Gao Riqiang, Huo Yuankai, Bao Shunxing, Tang Yucheng, Antic Sanja L, Epstein Emily S, Balar Aneri B, Deppen Steve, Paulson Alexis B, Sandler Kim L, Massion Pierre P, Landman Bennett A
Vanderbilt University, Nashville, TN 37235, USA.
Vanderbilt University Medical Center, Nashville, TN 37235, USA.
Mach Learn Med Imaging. 2019 Oct;11861:310-318. doi: 10.1007/978-3-030-32692-0_36. Epub 2019 Oct 10.

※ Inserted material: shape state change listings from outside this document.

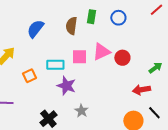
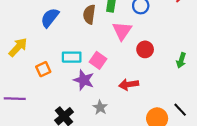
pink triangle: (101, 52) -> (122, 31), moved, turned -30
pink square: (79, 57) -> (98, 60), moved, turned 35
green arrow: (155, 68) -> (181, 60), turned 144
red arrow: (141, 90) -> (129, 84), moved

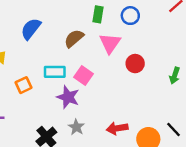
brown semicircle: (89, 14) -> (74, 38), moved, turned 42
red arrow: (129, 84) -> (117, 128), moved
gray star: (100, 107) -> (76, 127), moved

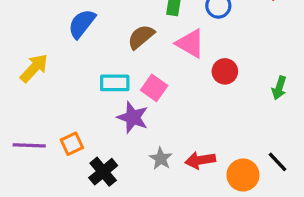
pink triangle: (110, 43) -> (190, 43), turned -35
orange square: (24, 85) -> (72, 144), moved
gray star: (76, 127) -> (161, 159), moved

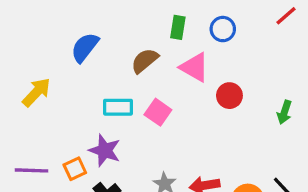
purple star: (133, 117) -> (105, 150), moved

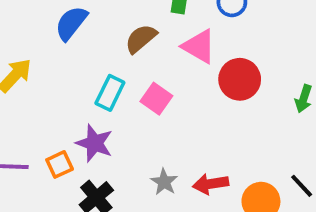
red circle: (229, 96) -> (240, 79), size x1.4
cyan rectangle: (118, 107) -> (110, 93), turned -64

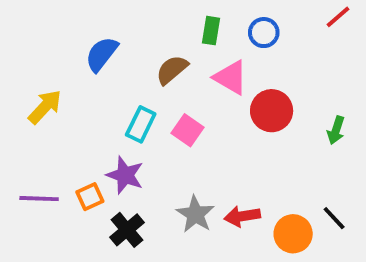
gray star: (164, 182) -> (195, 214), size x1.4

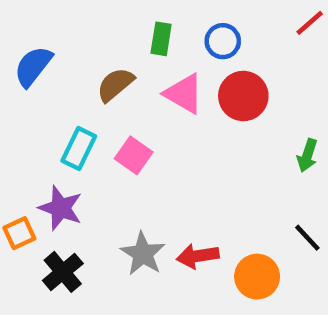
red circle: (272, 111) -> (243, 96), moved
black line: (334, 218) -> (307, 238), moved

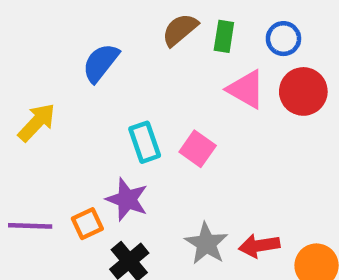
brown semicircle: (115, 85) -> (180, 30), moved
cyan rectangle: (79, 149) -> (145, 142), turned -45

The field of lung nodule detection and cancer prediction has been rapidly developing with the support of large public data archives. Previous studies have largely focused cross-sectional (single) CT data. Herein, we consider longitudinal data. The Long Short-Term Memory (LSTM) model addresses learning with regularly spaced time points (i.e., equal temporal intervals). However, clinical imaging follows patient needs with often heterogeneous, irregular acquisitions. To model both regular and irregular longitudinal samples, we generalize the LSTM model with the Distanced LSTM (DLSTM) for temporally varied acquisitions. The DLSTM includes a Temporal Emphasis Model (TEM) that enables learning across regularly and irregularly sampled intervals. Briefly, (1) the temporal intervals between longitudinal scans are modeled explicitly, (2) temporally adjustable forget and input gates are introduced for irregular temporal sampling; and (3) the latest longitudinal scan has an additional emphasis term. We evaluate the DLSTM framework in three datasets including simulated data, 1794 National Lung Screening Trial (NLST) scans, and 1420 clinically acquired data with heterogeneous and irregular temporal accession. The experiments on the first two datasets demonstrate that our method achieves competitive performance on both simulated and regularly sampled datasets (e.g. improve LSTM from 0.6785 to 0.7085 on F1 score in NLST). In external validation of clinically and irregularly acquired data, the benchmarks achieved 0.8350 (CNN feature) and 0.8380 (LSTM) on area under the ROC curve (AUC) score, while the proposed DLSTM achieves 0.8905.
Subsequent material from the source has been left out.